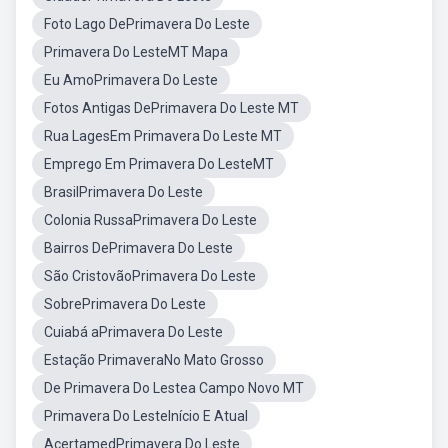
Foto Lago DePrimavera Do Leste
Primavera Do LesteMT Mapa
Eu AmoPrimavera Do Leste
Fotos Antigas DePrimavera Do Leste MT
Rua LagesEm Primavera Do Leste MT
Emprego Em Primavera Do LesteMT
BrasilPrimavera Do Leste
Colonia RussaPrimavera Do Leste
Bairros DePrimavera Do Leste
São CristovãoPrimavera Do Leste
SobrePrimavera Do Leste
Cuiabá aPrimavera Do Leste
Estação PrimaveraNo Mato Grosso
De Primavera Do Lestea Campo Novo MT
Primavera Do LesteInício E Atual
AcertamedPrimavera Do Leste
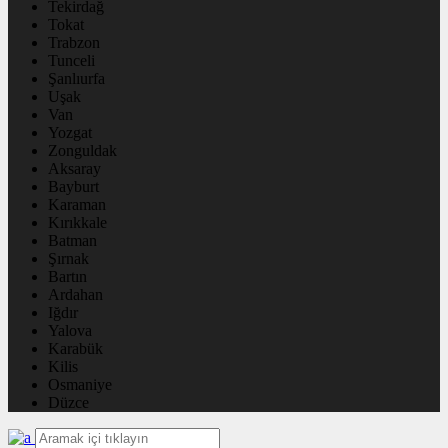
Tekirdağ
Tokat
Trabzon
Tunceli
Şanlıurfa
Uşak
Van
Yozgat
Zonguldak
Aksaray
Bayburt
Karaman
Kırıkkale
Batman
Şırnak
Bartın
Ardahan
Iğdır
Yalova
Karabük
Kilis
Osmaniye
Düzce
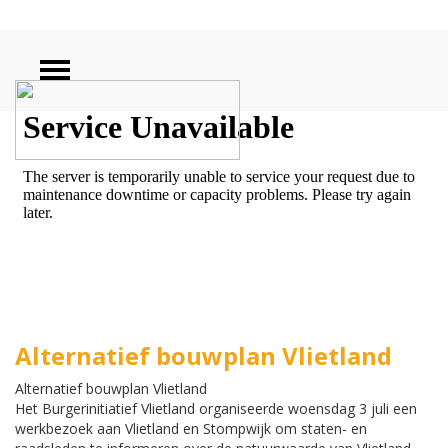
ZOEKEN
Alternatief bouwplan Vlietland
Alternatief bouwplan Vlietland
Het Burgerinitiatief Vlietland
organiseerde woensdag 3 juli een
werkbezoek aan Vlietland en Stompwijk om staten- en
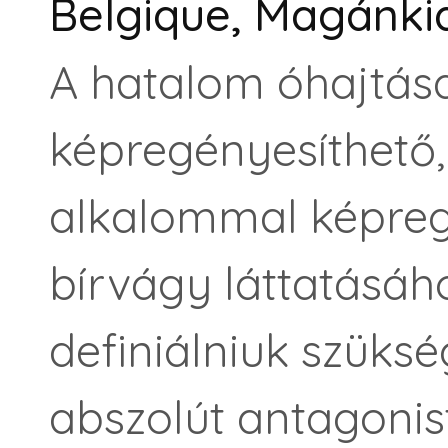
Belgique, Magánkia
A hatalom óhajtás
képregényesíthető
alkalommal képregén
bírvágy láttatásáh
definiálniuk szüks
abszolút antagonist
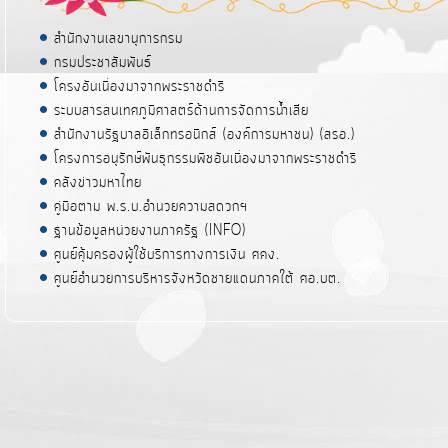
สำนักงานเลขานุการกรม
กรมประชาสัมพันธ์
โครงอันเนื่องมาจากพระราชดำริ
ระบบสารสนเทศภูมิศาสตร์ด้านการจัดการน้ำเสีย
สำนักงานรัฐบาลอิเล็กทรอนิกส์ (องค์การมหาชน) (สรอ.)
โครงการอนุรักษ์พันธุกรรมพืชอันเนื่องมาจากพระราชดำริ
คลังข่าวมหาไทย
คู่มือตาม พ.ร.บ.อำนวยความสดวกฯ
ฐานข้อมูลหน่วยงานภาครัฐ (INFO)
ศูนย์คุ้มครองผู้ใช้บริการทางการเงิน ศคง.
ศูนย์อำนวยการบริหารจังหวัดชายแดนภาคใต้ ศอ.บต.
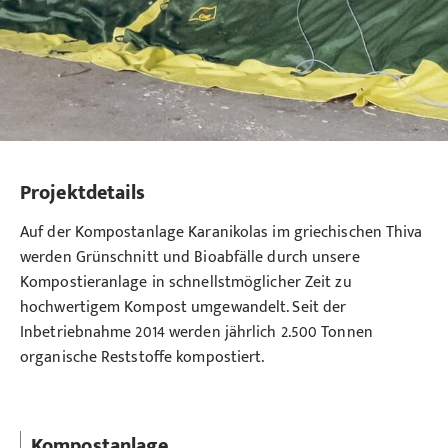
Projektdetails
Auf der Kompostanlage Karanikolas im griechischen Thiva
werden Grünschnitt und Bioabfälle durch unsere
Kompostieranlage in schnellstmöglicher Zeit zu
hochwertigem Kompost umgewandelt. Seit der
Inbetriebnahme 2014 werden jährlich 2.500 Tonnen
organische Reststoffe kompostiert.
Kompostanlage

=======

> Assignment: Filter the entries above down to the lines containing the word "Kompostanlage".

> Task answer:
Auf der Kompostanlage Karanikolas im griechischen Thiva
Kompostanlage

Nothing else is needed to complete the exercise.